Frankly, I have always thought that there's definitely much more to smell than shape. And as far as the difference in smell of deuterated compunds was concerned, I thought the vibration theory bore good weight. The problem is that smell is not quantifiable the way the effect of a drug is, through quantitative dose-response curves. I have to admit that SAR for smell looks even more bizarre than SAR for drugs, which is bizarre enough sometimes. The Nobel prize awarded to smell two years ago was really about the biology, and not about the molecular recognition part. So we definitely have a long way to go in deciphering smell.
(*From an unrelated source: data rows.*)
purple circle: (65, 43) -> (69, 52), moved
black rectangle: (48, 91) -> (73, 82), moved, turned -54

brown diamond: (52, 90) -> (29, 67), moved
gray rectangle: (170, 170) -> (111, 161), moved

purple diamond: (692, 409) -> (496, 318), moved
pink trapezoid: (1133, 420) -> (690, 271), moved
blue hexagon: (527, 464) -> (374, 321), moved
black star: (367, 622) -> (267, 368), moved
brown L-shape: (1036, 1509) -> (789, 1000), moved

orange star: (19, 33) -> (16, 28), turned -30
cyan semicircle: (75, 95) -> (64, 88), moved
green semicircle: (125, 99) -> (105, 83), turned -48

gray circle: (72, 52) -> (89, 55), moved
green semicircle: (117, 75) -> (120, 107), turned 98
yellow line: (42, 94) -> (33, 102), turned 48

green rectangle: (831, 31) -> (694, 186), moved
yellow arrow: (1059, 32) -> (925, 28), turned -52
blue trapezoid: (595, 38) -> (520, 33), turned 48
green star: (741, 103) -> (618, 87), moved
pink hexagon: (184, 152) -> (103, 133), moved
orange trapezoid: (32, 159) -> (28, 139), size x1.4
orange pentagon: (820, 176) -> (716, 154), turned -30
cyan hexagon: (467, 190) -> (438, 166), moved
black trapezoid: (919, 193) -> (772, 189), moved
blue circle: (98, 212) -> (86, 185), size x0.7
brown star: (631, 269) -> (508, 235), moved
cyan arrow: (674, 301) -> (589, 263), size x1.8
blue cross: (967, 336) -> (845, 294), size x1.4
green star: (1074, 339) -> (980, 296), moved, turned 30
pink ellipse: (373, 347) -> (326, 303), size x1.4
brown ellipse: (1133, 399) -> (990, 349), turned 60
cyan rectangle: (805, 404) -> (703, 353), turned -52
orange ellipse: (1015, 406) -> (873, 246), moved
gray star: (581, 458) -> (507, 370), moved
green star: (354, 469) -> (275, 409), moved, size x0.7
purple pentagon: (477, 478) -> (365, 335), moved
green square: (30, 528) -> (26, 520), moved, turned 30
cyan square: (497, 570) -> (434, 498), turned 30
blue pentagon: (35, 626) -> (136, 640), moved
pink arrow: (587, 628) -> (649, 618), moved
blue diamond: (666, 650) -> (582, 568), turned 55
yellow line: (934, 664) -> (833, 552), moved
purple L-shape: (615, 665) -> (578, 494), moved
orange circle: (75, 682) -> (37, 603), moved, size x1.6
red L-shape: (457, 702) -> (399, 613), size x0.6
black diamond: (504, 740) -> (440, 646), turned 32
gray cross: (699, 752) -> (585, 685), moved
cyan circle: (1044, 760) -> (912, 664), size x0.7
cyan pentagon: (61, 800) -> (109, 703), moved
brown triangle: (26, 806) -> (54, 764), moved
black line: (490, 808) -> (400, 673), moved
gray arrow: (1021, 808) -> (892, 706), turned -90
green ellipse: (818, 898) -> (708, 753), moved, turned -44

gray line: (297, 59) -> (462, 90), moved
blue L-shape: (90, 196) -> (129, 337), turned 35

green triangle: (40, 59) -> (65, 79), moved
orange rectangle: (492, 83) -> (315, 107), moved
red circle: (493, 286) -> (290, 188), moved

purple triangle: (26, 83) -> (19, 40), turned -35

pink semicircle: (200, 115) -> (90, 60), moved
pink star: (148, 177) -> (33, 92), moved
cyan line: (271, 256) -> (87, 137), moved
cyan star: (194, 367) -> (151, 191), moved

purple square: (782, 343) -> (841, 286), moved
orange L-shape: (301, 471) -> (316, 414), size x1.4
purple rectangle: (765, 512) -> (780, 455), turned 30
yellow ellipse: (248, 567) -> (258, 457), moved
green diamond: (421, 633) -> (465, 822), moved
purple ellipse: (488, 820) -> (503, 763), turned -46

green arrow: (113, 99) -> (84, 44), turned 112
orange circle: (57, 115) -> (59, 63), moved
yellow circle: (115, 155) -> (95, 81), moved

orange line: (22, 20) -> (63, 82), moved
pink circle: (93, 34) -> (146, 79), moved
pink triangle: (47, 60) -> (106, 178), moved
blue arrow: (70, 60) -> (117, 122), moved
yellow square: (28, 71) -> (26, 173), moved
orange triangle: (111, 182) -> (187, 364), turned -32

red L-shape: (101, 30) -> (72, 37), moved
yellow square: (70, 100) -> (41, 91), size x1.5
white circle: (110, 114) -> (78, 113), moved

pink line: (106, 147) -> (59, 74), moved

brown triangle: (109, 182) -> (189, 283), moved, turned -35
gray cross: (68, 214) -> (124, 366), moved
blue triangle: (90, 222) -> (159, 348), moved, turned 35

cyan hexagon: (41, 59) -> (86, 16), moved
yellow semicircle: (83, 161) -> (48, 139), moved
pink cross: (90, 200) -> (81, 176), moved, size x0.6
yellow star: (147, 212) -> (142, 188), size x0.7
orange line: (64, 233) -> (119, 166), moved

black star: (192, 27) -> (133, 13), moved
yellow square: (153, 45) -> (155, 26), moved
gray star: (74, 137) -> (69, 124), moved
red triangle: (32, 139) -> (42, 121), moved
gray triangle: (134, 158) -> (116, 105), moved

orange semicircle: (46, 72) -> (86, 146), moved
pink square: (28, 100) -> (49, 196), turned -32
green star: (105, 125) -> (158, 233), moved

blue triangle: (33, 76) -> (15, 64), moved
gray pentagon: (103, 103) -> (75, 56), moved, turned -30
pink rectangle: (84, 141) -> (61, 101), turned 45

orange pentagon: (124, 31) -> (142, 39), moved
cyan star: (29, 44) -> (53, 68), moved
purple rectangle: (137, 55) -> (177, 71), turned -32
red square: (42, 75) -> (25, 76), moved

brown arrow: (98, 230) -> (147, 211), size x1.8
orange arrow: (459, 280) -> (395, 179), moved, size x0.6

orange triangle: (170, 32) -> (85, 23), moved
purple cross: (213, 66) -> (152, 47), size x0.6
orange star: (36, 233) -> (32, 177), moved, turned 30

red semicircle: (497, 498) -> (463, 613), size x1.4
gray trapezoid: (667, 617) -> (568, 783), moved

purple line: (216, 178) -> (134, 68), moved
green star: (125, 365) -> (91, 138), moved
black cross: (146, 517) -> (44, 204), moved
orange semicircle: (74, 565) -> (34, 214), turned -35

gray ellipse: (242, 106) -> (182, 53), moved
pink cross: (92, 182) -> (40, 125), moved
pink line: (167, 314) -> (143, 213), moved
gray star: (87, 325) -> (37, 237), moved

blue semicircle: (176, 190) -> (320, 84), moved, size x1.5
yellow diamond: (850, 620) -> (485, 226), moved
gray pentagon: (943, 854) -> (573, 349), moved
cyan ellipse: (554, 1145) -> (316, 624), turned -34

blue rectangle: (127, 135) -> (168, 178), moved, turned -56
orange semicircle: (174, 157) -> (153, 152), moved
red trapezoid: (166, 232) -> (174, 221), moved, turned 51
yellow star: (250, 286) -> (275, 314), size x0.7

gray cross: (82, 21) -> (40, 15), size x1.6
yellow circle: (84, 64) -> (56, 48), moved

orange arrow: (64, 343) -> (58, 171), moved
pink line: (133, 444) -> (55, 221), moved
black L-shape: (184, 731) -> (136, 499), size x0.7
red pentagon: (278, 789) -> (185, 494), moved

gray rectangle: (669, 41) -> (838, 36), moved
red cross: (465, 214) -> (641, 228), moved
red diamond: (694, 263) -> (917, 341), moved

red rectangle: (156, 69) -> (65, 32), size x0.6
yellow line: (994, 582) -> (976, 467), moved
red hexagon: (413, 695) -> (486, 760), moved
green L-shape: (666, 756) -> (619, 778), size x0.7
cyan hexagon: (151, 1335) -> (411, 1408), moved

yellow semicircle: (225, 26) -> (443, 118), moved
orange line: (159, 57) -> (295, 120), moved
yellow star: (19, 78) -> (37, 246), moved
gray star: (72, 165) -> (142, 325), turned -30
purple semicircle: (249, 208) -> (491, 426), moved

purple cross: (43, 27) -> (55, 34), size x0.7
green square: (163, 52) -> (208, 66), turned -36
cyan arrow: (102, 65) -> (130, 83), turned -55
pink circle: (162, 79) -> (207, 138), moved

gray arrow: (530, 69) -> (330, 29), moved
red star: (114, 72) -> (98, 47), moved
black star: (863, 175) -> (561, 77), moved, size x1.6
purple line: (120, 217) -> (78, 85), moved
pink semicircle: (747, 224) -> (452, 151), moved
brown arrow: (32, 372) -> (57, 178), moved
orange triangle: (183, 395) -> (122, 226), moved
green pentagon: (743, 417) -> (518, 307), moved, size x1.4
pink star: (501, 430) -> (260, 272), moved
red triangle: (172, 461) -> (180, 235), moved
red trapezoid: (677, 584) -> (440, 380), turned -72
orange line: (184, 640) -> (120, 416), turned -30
Smell is fascinating by any standards, no doubt about that.


  1. Order of magnitude, my dear fellow.

  2. Luca, I understand that, but the difference between 1 and 1.54 is a full 54%, and the difference in terms of chemistry is humungous (C-C vs C-H for example).
    If inflation rose from 1 to 1.1, would you say that it's about the same because it's the same order of magnitude? For economists, it would be a big deal because the increase is 10%.
    My point is, the significance of order of magnitude surely has to depend on context and purpose.

  3. Thanks Ashutosh. I'll tell you what:you suggest a better phrase, and I'll put it in the paperback :-)

  4. Think of odor SOR like insect resistance to a pesticide. Typically, a bug has many different routes of metabolism (P450, esterase etc...) that are operating on a pesticide in order to detoxify it. A tiny change in the rate of metabolism or enzyme affinity in a few of these routes can have the net affect of rendering the insect immune to the affects of the pesticide.

    The same can be said of odor. Consider the many (thousands?) receptors in the nose. If a structural change in a molecule alters the binding (Kd or kon, koff, equillibria or kinetics) of the substrate to a number of receptors by even a fraction of a percent, the overall odor (note) can be vastly different.

    I personally think that odors are fascinating and really, the only SOR data we have is purly empirical.

    Also, where drugs produce a physiological event, like the inhibition of an enzyme, that has physical consequences (i.e. lower levels of angiotensin), odor has a physical component and a mental component. The binding event generates a signal, or chord of signals, that is interpreted by our grey matter.

  5. Luca: Intriguing offer :-) Let me think of something and I will communicate it to you.

    Milo: I think that's a good way of thinking about it. If only we could quantify what changes in what event lead to what exact change in odor (eg., floral--->mint)

  6. A Hollywood version on the magic of smell has been released based on the book by Patrick Suskind - Perfume: The Story of A Murderer

  7. I can't seem to access the article on Nature News. Can someone give me the citation for the Phys.Rev.Let. article?

  8. Hirak: Can't wait to see it after seeing the trailer. Thanks!

    Tue: Brookes J. C., et al. Preprint, (2006).